Many consumers need some form of debt relief. After all, the average household carries a debt, including mortgage, of some $132,529 — an 11 percent increase over the past decade. Further, credit card and auto loan debt has surpassed $1 trillion, and people who have student loans owe an average of $37,172 – an increase of a whopping 186 percent in the last 10 years.

Explain Debt Relief

There are several forms of debt relief. Depending on the one you choose, debt relief could mean a reduction in your payment via a lower interest rate or modified payment schedule. It could also mean clearing your debts altogether – through bankruptcy – or getting your creditors to accept less than what you owe to “settle” your debt.

What Are My Options?

Here, we’ll explore five chief debt solutions: credit counseling, debt management plans, debt consolidation, debt settlement, and bankruptcy.

Credit Counseling

With this financial strategy, an accredited credit counselor will offer counseling that usually includes a review of your situation, financial education, and help establishing a budget. Services are usually free, but some counselors charge a nominal fee.

Debt Management Plan (DMP)

If your financial circumstances are severe, your credit counselor may recommend what’s called a Debt Management Plan. With this approach, your counselor will work with your creditors – typically credit card issuers – to allow you to make a single monthly payment to the counseling agency, which distributes it to your creditors. You also may get a better rate or have fees waived.

Do note, though, that enrollment in a DMP will require you to close existing credit card accounts. You also can’t get new plastic until the program is completed, and you’ll invalidate your plan if you miss a payment.

Debt Consolidation

With this approach, you basically get all your unsecured debts – with their disparate payments and due dates – rolled into a single payment, hopefully with a better interest rate. This streamlines your payments, making them more manageable.

Debt consolidation may be achieved through a personal or home equity loan, or a zero-percent balance transfer card onto which you can shift your high-interest credit card balances. Then, you’ll pay off that card before the rate shoots back up.
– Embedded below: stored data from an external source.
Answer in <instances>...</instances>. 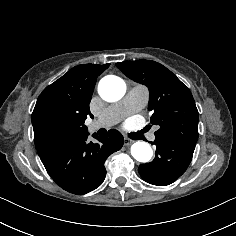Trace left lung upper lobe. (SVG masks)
Returning a JSON list of instances; mask_svg holds the SVG:
<instances>
[{
    "mask_svg": "<svg viewBox=\"0 0 236 236\" xmlns=\"http://www.w3.org/2000/svg\"><path fill=\"white\" fill-rule=\"evenodd\" d=\"M116 66L127 77L149 88L148 109L154 111L151 124L159 126L155 137L196 145L198 110L190 90L175 74L162 64L145 59L123 61Z\"/></svg>",
    "mask_w": 236,
    "mask_h": 236,
    "instance_id": "left-lung-upper-lobe-1",
    "label": "left lung upper lobe"
}]
</instances>
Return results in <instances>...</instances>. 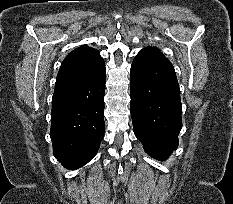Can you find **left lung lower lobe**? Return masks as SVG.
<instances>
[{"label": "left lung lower lobe", "mask_w": 233, "mask_h": 204, "mask_svg": "<svg viewBox=\"0 0 233 204\" xmlns=\"http://www.w3.org/2000/svg\"><path fill=\"white\" fill-rule=\"evenodd\" d=\"M130 94L136 137L150 156L166 159L178 146L182 119L175 70L161 51L148 47L136 55Z\"/></svg>", "instance_id": "0a47b994"}]
</instances>
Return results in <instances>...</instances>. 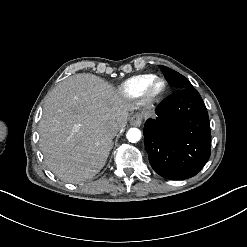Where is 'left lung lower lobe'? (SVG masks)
Returning <instances> with one entry per match:
<instances>
[{"mask_svg":"<svg viewBox=\"0 0 247 247\" xmlns=\"http://www.w3.org/2000/svg\"><path fill=\"white\" fill-rule=\"evenodd\" d=\"M156 114L144 126L151 167L167 179L195 176L211 153L209 117L200 94L194 88L179 89L158 105Z\"/></svg>","mask_w":247,"mask_h":247,"instance_id":"obj_1","label":"left lung lower lobe"}]
</instances>
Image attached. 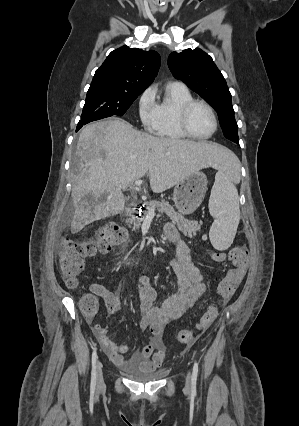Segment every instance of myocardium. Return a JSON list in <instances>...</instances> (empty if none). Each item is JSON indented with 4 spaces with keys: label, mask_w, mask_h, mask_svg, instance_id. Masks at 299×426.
Returning a JSON list of instances; mask_svg holds the SVG:
<instances>
[{
    "label": "myocardium",
    "mask_w": 299,
    "mask_h": 426,
    "mask_svg": "<svg viewBox=\"0 0 299 426\" xmlns=\"http://www.w3.org/2000/svg\"><path fill=\"white\" fill-rule=\"evenodd\" d=\"M196 105H202V106L206 107L209 110V112L211 113L212 117H213L214 129L208 135H205V136L197 135L190 128V125H189V116H190V113H191L192 109ZM179 125H180V128H181L182 132L187 137H190V138H193V139H198V140H205V139H209L213 135H215V133L217 132L218 127H219V122H218V117H217L216 111L214 110V108L208 102H206L204 100H200V99H192V100L186 102L182 106V108L180 110V113H179Z\"/></svg>",
    "instance_id": "myocardium-1"
}]
</instances>
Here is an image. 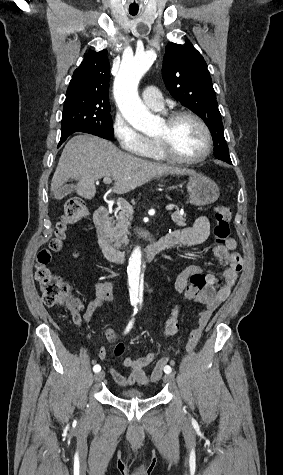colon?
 <instances>
[{"instance_id": "colon-1", "label": "colon", "mask_w": 283, "mask_h": 475, "mask_svg": "<svg viewBox=\"0 0 283 475\" xmlns=\"http://www.w3.org/2000/svg\"><path fill=\"white\" fill-rule=\"evenodd\" d=\"M88 215V209L82 199L71 197L63 208L61 219L58 223L57 232L51 242V250H43L37 260L42 265L35 272V279L39 285L43 302L46 306L52 308H64L71 317V320L77 324L81 320V314L84 309L82 300L74 294L71 285L66 283L61 276L51 271L46 265L52 261L51 251H58L64 247L65 231L68 226L74 225ZM215 223L213 225V234L216 244H224L230 237V221L232 210L230 207L219 204L214 208ZM211 282L210 277L205 273H193L190 277V283L185 289L184 298L192 301L195 295ZM177 310L175 307L172 309ZM179 330V317L176 313H171L165 321L164 335L167 339L172 338ZM165 360L164 356L160 357Z\"/></svg>"}]
</instances>
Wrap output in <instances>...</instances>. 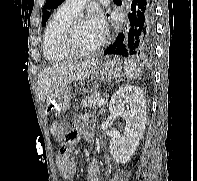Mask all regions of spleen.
Listing matches in <instances>:
<instances>
[{
	"instance_id": "spleen-1",
	"label": "spleen",
	"mask_w": 197,
	"mask_h": 181,
	"mask_svg": "<svg viewBox=\"0 0 197 181\" xmlns=\"http://www.w3.org/2000/svg\"><path fill=\"white\" fill-rule=\"evenodd\" d=\"M124 69H125V74L128 77L129 80L136 79L141 75L142 68L137 66L135 63L132 61H125L124 62Z\"/></svg>"
}]
</instances>
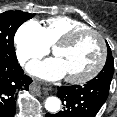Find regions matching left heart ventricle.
I'll return each mask as SVG.
<instances>
[{
	"instance_id": "1",
	"label": "left heart ventricle",
	"mask_w": 117,
	"mask_h": 117,
	"mask_svg": "<svg viewBox=\"0 0 117 117\" xmlns=\"http://www.w3.org/2000/svg\"><path fill=\"white\" fill-rule=\"evenodd\" d=\"M100 44L93 34H84L70 46L58 48L55 57L64 68L65 76L76 77L89 72L100 57Z\"/></svg>"
}]
</instances>
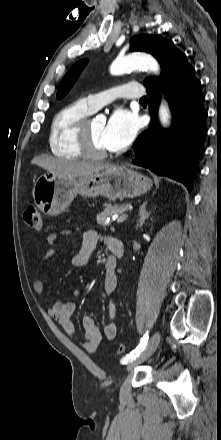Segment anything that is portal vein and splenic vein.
<instances>
[{"label": "portal vein and splenic vein", "instance_id": "18ae733b", "mask_svg": "<svg viewBox=\"0 0 221 440\" xmlns=\"http://www.w3.org/2000/svg\"><path fill=\"white\" fill-rule=\"evenodd\" d=\"M128 217V214H123L121 215L118 219H117V223H122L123 221H125Z\"/></svg>", "mask_w": 221, "mask_h": 440}]
</instances>
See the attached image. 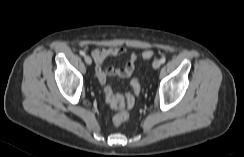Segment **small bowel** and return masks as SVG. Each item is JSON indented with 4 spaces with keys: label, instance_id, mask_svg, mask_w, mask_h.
I'll list each match as a JSON object with an SVG mask.
<instances>
[{
    "label": "small bowel",
    "instance_id": "c3829d8e",
    "mask_svg": "<svg viewBox=\"0 0 244 157\" xmlns=\"http://www.w3.org/2000/svg\"><path fill=\"white\" fill-rule=\"evenodd\" d=\"M126 52L123 47H98L92 50V56L95 62V72L98 81L105 84L108 77H130L134 71L135 63L137 61V54L130 52L127 62L123 67L108 66L104 67V61L108 57H115L122 55Z\"/></svg>",
    "mask_w": 244,
    "mask_h": 157
}]
</instances>
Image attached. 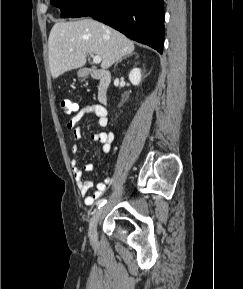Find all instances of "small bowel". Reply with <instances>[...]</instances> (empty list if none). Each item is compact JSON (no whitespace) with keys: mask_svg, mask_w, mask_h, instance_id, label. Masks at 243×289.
Returning <instances> with one entry per match:
<instances>
[{"mask_svg":"<svg viewBox=\"0 0 243 289\" xmlns=\"http://www.w3.org/2000/svg\"><path fill=\"white\" fill-rule=\"evenodd\" d=\"M88 115H94L97 118L98 125L101 128H105L108 125V117L106 109L99 104H87L83 106L76 115L68 122L67 127L72 132L74 140L81 138L80 122ZM92 139L95 142L101 144V150L103 153H109L112 149V143L115 139L113 132H98L92 135ZM79 147L77 145L72 146V152L77 153ZM71 169L75 178L78 191L83 197L84 204L87 206L93 205L99 200L107 190L108 185L111 183V178H107L102 182H98L96 189L92 194H88V191L92 188L93 183L85 180L82 177V169L80 163L73 159L71 160ZM84 171L91 172L94 169L93 164L87 163L83 166Z\"/></svg>","mask_w":243,"mask_h":289,"instance_id":"obj_1","label":"small bowel"}]
</instances>
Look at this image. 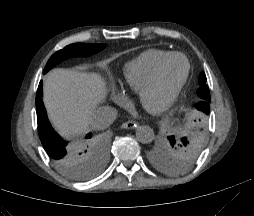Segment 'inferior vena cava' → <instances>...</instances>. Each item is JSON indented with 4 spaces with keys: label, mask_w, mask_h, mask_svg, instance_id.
I'll list each match as a JSON object with an SVG mask.
<instances>
[{
    "label": "inferior vena cava",
    "mask_w": 254,
    "mask_h": 216,
    "mask_svg": "<svg viewBox=\"0 0 254 216\" xmlns=\"http://www.w3.org/2000/svg\"><path fill=\"white\" fill-rule=\"evenodd\" d=\"M118 112L110 106H101L93 111L89 118V125L95 130H104L117 118Z\"/></svg>",
    "instance_id": "1"
}]
</instances>
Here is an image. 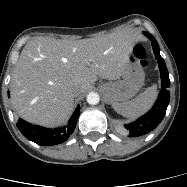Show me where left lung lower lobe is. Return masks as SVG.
Returning a JSON list of instances; mask_svg holds the SVG:
<instances>
[{
	"mask_svg": "<svg viewBox=\"0 0 187 187\" xmlns=\"http://www.w3.org/2000/svg\"><path fill=\"white\" fill-rule=\"evenodd\" d=\"M144 35L151 40L155 58L159 64L161 75V91L150 111H148L145 115L133 123L125 125V128L129 132V137L142 136L154 130L164 118L170 100V92L168 90L170 87L169 74L165 65V61L160 56L159 45L151 34L144 32Z\"/></svg>",
	"mask_w": 187,
	"mask_h": 187,
	"instance_id": "0a47b994",
	"label": "left lung lower lobe"
}]
</instances>
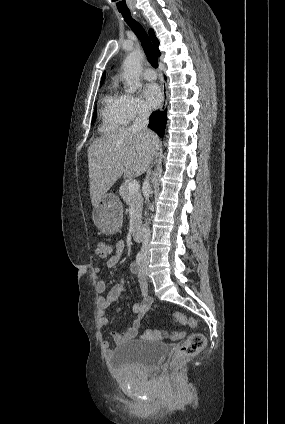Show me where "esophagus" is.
Returning <instances> with one entry per match:
<instances>
[{
  "mask_svg": "<svg viewBox=\"0 0 285 424\" xmlns=\"http://www.w3.org/2000/svg\"><path fill=\"white\" fill-rule=\"evenodd\" d=\"M167 96H168L167 89H166V87L163 86V88H162V103H161V106H160V111L161 112H163L166 109V106H167Z\"/></svg>",
  "mask_w": 285,
  "mask_h": 424,
  "instance_id": "34e87169",
  "label": "esophagus"
}]
</instances>
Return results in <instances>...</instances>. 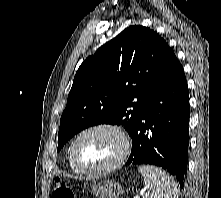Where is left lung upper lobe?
<instances>
[{"instance_id": "5c2ea615", "label": "left lung upper lobe", "mask_w": 221, "mask_h": 198, "mask_svg": "<svg viewBox=\"0 0 221 198\" xmlns=\"http://www.w3.org/2000/svg\"><path fill=\"white\" fill-rule=\"evenodd\" d=\"M173 50L153 30L133 25L79 67L60 119L58 151L93 125H122L129 135L143 105L164 78Z\"/></svg>"}]
</instances>
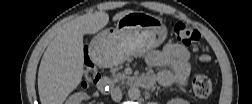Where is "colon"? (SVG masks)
Returning <instances> with one entry per match:
<instances>
[{"label": "colon", "mask_w": 252, "mask_h": 104, "mask_svg": "<svg viewBox=\"0 0 252 104\" xmlns=\"http://www.w3.org/2000/svg\"><path fill=\"white\" fill-rule=\"evenodd\" d=\"M171 29L173 31L176 41L183 45H191L200 38L198 30L190 27L189 25L181 21L171 22ZM199 58L203 61H209L210 58L207 55H199ZM100 78V74L91 61H87L84 66L82 87L89 88L95 84ZM193 91L195 95L200 99H207L212 92V83L210 79L202 74H198L193 78Z\"/></svg>", "instance_id": "5ec220e1"}]
</instances>
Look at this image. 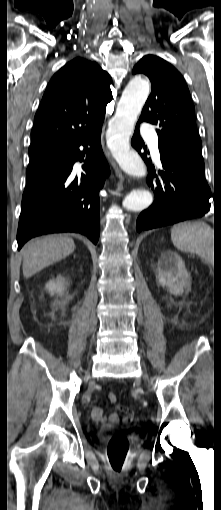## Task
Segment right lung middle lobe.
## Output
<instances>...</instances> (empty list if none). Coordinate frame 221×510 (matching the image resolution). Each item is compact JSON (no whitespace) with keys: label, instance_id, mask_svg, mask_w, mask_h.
I'll use <instances>...</instances> for the list:
<instances>
[{"label":"right lung middle lobe","instance_id":"obj_1","mask_svg":"<svg viewBox=\"0 0 221 510\" xmlns=\"http://www.w3.org/2000/svg\"><path fill=\"white\" fill-rule=\"evenodd\" d=\"M54 151L56 150H44V151H37V152H30V159L31 160H34V159H38L44 155H47V154H51L53 153Z\"/></svg>","mask_w":221,"mask_h":510}]
</instances>
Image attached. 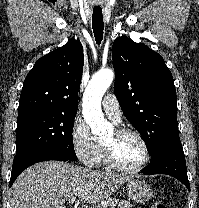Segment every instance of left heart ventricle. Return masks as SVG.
Instances as JSON below:
<instances>
[{"label":"left heart ventricle","mask_w":199,"mask_h":208,"mask_svg":"<svg viewBox=\"0 0 199 208\" xmlns=\"http://www.w3.org/2000/svg\"><path fill=\"white\" fill-rule=\"evenodd\" d=\"M103 143L112 145L117 160L126 167H135L144 159L143 146L133 135L118 137L115 131H112Z\"/></svg>","instance_id":"left-heart-ventricle-1"}]
</instances>
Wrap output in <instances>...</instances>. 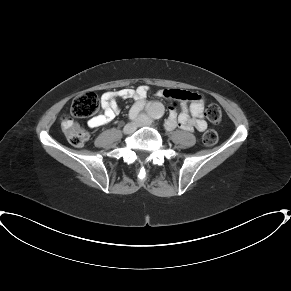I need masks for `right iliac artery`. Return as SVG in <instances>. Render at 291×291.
Listing matches in <instances>:
<instances>
[{
  "instance_id": "obj_1",
  "label": "right iliac artery",
  "mask_w": 291,
  "mask_h": 291,
  "mask_svg": "<svg viewBox=\"0 0 291 291\" xmlns=\"http://www.w3.org/2000/svg\"><path fill=\"white\" fill-rule=\"evenodd\" d=\"M138 113H139V109H137L135 106H133L129 111V119L136 120Z\"/></svg>"
}]
</instances>
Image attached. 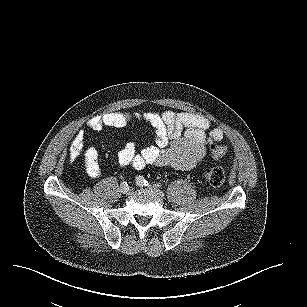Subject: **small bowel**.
I'll return each instance as SVG.
<instances>
[{
    "label": "small bowel",
    "instance_id": "1",
    "mask_svg": "<svg viewBox=\"0 0 307 307\" xmlns=\"http://www.w3.org/2000/svg\"><path fill=\"white\" fill-rule=\"evenodd\" d=\"M131 122H143L153 128L155 144L138 151L135 144L128 142L117 155L119 166H131L136 170L147 165L170 166L177 170L196 168L207 155V145L221 141L223 131L211 128L210 120L196 113L115 112L90 118L86 126L92 131L105 128H123ZM227 153V148L218 146L213 158L219 159ZM70 158L77 159L84 154V168L91 177H99L102 169L99 155L94 147L84 148V134L79 131L69 148Z\"/></svg>",
    "mask_w": 307,
    "mask_h": 307
}]
</instances>
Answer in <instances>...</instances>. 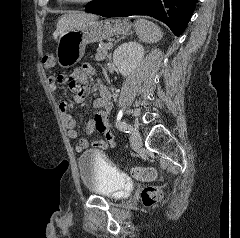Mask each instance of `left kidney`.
Returning <instances> with one entry per match:
<instances>
[{
    "instance_id": "5707ae66",
    "label": "left kidney",
    "mask_w": 240,
    "mask_h": 238,
    "mask_svg": "<svg viewBox=\"0 0 240 238\" xmlns=\"http://www.w3.org/2000/svg\"><path fill=\"white\" fill-rule=\"evenodd\" d=\"M144 57L142 45L129 41L118 46L113 53V63L122 76H128Z\"/></svg>"
}]
</instances>
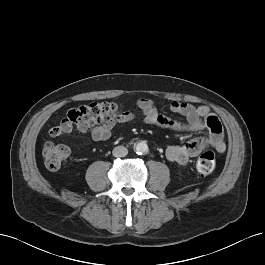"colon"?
I'll use <instances>...</instances> for the list:
<instances>
[{"label":"colon","instance_id":"1","mask_svg":"<svg viewBox=\"0 0 265 265\" xmlns=\"http://www.w3.org/2000/svg\"><path fill=\"white\" fill-rule=\"evenodd\" d=\"M122 115L121 106L113 102H94L70 109L61 122L49 130L51 137H62L73 130L86 132L100 122L116 121ZM211 133L219 135L221 124L214 116L208 118ZM43 159L50 170L59 169L67 160L70 150L66 145L47 143L43 148ZM216 167V157L211 151L202 153L197 161L196 168L202 175L211 174Z\"/></svg>","mask_w":265,"mask_h":265}]
</instances>
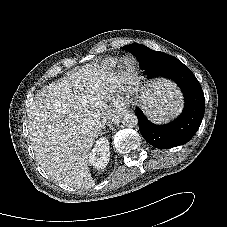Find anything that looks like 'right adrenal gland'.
<instances>
[{"label":"right adrenal gland","instance_id":"1","mask_svg":"<svg viewBox=\"0 0 227 227\" xmlns=\"http://www.w3.org/2000/svg\"><path fill=\"white\" fill-rule=\"evenodd\" d=\"M104 128V127H103ZM99 136H102L104 134V132H102L101 130L99 131Z\"/></svg>","mask_w":227,"mask_h":227}]
</instances>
You’ll need good credit for this card, though.

While it is possible to obtain a consolidation loan with bad credit, you likely won’t be able to get a loan with a rate that’s lower than what you’re now paying. We suggest you get financial help with Achieve to assist you in controlling your debt and saving more money.

Debt Settlement

Debt settlement entails hiring a company such as Freedom Debt Relief to see whether your creditors are amenable to allowing you to pay less than what you owe, in a one-time payment in full, to settle your obligations. Naturally, creditors don’t want to accept a dime less than what they’re due. However, they know that your next recourse might be bankruptcy, a filing that just may yield them nothing. So, they’re likely to settle.

The process involves a consultation to go over your finances, then establishing a savings account from which settlement payments will be derived. Once you’ve saved enough, your negotiators will use the account as leverage with each of your creditors. You don’t pay anything until each settlement is reached and paid.

Bankruptcy

This is the strategy of last resort since your credit scores will take a major hit. There are two types of bankruptcy available to you: Chapter 7 and Chapter 13. The former is the most oft-used form and can clear most debt that isn’t moored to collateral. Depending on where you live, you may have to give up some assets. Further, a Chapter 7 filing will remain on your credit report for up to 10 years.

With Chapter 13, the court will establish a repayment plan of up to five years and notice of your filing will live on your credit report for seven years.

Ultimately, the smartest debt relief solution is the one that suits your situation best. Choose wisely.